Two years since the academy took steps to rectify its predominantly white, male demographic by inviting 774 new members – of which 39 per cent were women, and 30 per cent people of colour – to join its ranks, it looks like we’re starting to see progress.
History was made last night, in fact, when Black Panther’s costume designer Ruth Carter, and its production designer Hannah Beachler, both became the first ever African American winners in their categories. “Wow, this has been a long time coming,” said Carter, who celebrated “the empowered way women can look and lead on screen”. In a tweet that has been favourited nearly 30,000 times, The New York Times’s Kyle Buchanan pointed out: “Only 3 black women have won Oscars for anything other than acting. 2 of them just happened tonight.”
Those historic wins came moments after Regina King won Best Supporting Actress for her role in If Beale Street Could Talk. “Regina! Ruth! Hannah!” tweeted Selma director Ava DuVernay. “I’m overcome! Sisters stand up!”
When King won at the Golden Globes last month, she said that the film – an adaptation of James Baldwin’s novel of the same name from Moonlight director Barry Jenkins – was the first time her son had seen himself reflected on screen. It was a sentiment echoed by the directors of Spider-man: Into the Spider-Verse, which won Best Animated Film: “When we hear that someone’s kid has watched the movie, and turned to them and said, ‘He looks like me’,” they said, referring to the film’s young, black protagonist, “we feel like we already won.”

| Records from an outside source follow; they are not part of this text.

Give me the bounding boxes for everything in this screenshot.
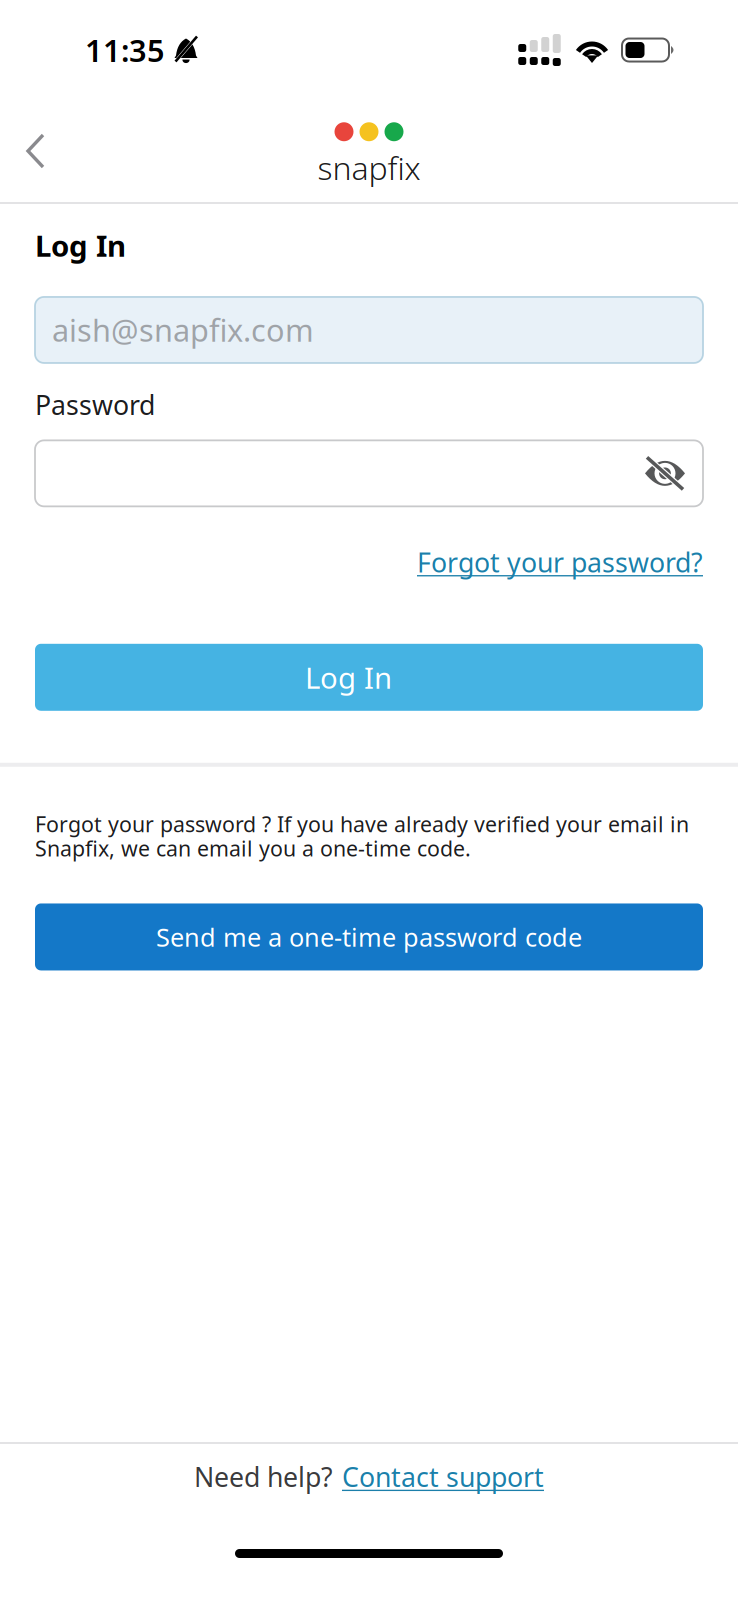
button[interactable]: Forgot your password? (417, 544, 703, 580)
staticText: aish@snapfix.com (52, 310, 314, 350)
staticText: snapfix (318, 146, 420, 189)
staticText: 11:35 (85, 30, 165, 70)
staticText: Log In (35, 226, 126, 265)
staticText: Log In (305, 658, 392, 697)
button[interactable]: Back (0, 115, 72, 187)
staticText: Need help? (194, 1459, 333, 1494)
staticText: Password (35, 387, 155, 422)
button[interactable]: Contact support (342, 1459, 544, 1494)
staticText: Send me a one-time password code (156, 920, 582, 954)
button[interactable]: Show password (627, 440, 703, 506)
staticText: Contact support (342, 1459, 544, 1494)
staticText: Forgot your password? (417, 544, 703, 580)
staticText: Forgot your password ? If you have alrea… (35, 810, 689, 862)
button[interactable]: Send me a one-time password code (35, 903, 703, 970)
button[interactable]: Log In (35, 644, 703, 711)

Elsewhere, Period. End of Sentence., which tackles the taboo of menstruation in India, won Best Documentary Short. “I can’t believe a film about menstruation just won an Oscar,” said the film’s director, Rayka Zehtabchi, ending her speech with the declaration: “A period should end a sentence, not a girl’s education.”
And who could forget Spike Lee? Three years after the director boycotted the ceremony due to the overwhelming whiteness of its nominees, and nearly 30 years since his seminal film Do the Right Thing wasn’t even nominated (Driving Miss Daisy, now considered a weakly patronising take on race relations, won that same year), he was up on stage accepting his first ever Oscar. And he didn’t let his platform go to waste.
Lee, who won Best Adapted Screenplay for BlacKkKlansman, praised the women who helped him get to where he is today, and drew attention to the fact that this year marks 400 years since enslaved people were first forcibly brought to America. “The year, 2019. The year, 1619. History. Her story. 1619. 2019. 400 years,” he said in typical Spike Lee orator style. “Four hundred years. Our ancestors were stolen from Mother Africa and bought to Jamestown, Virginia, enslaved. Our ancestors worked the land from can’t see in the morning to can’t see at night. My grandmother, who lived to be 100 years young, who was a Spelman College graduate even though her mother was a slave. My grandmother who saved 50 years of social security checks to put her first grandchild – she called me Spikie-poo – through Morehouse College and NYU.”
Rami Malek’s win for Best Actor, meanwhile, was somewhat bittersweet, given that Bohemian Rhapsody is by some margin the worst of the Best Picture nominees, has been accused of mishandling Freddie Mercury’s sexuality, and has been marred by the sexual assault accusations against its director Bryan Singer (allegations that were public knowledge before anyone signed on to work with him). Still, it was hard not to be moved watching Malek proclaim: “We made a film about a gay man, an immigrant, who lived his life just unapologetically himself. The fact I’m here tonight is proof we’re longing for stories like this. I am a son of immigrants from Egypt, and my story is being written right now.”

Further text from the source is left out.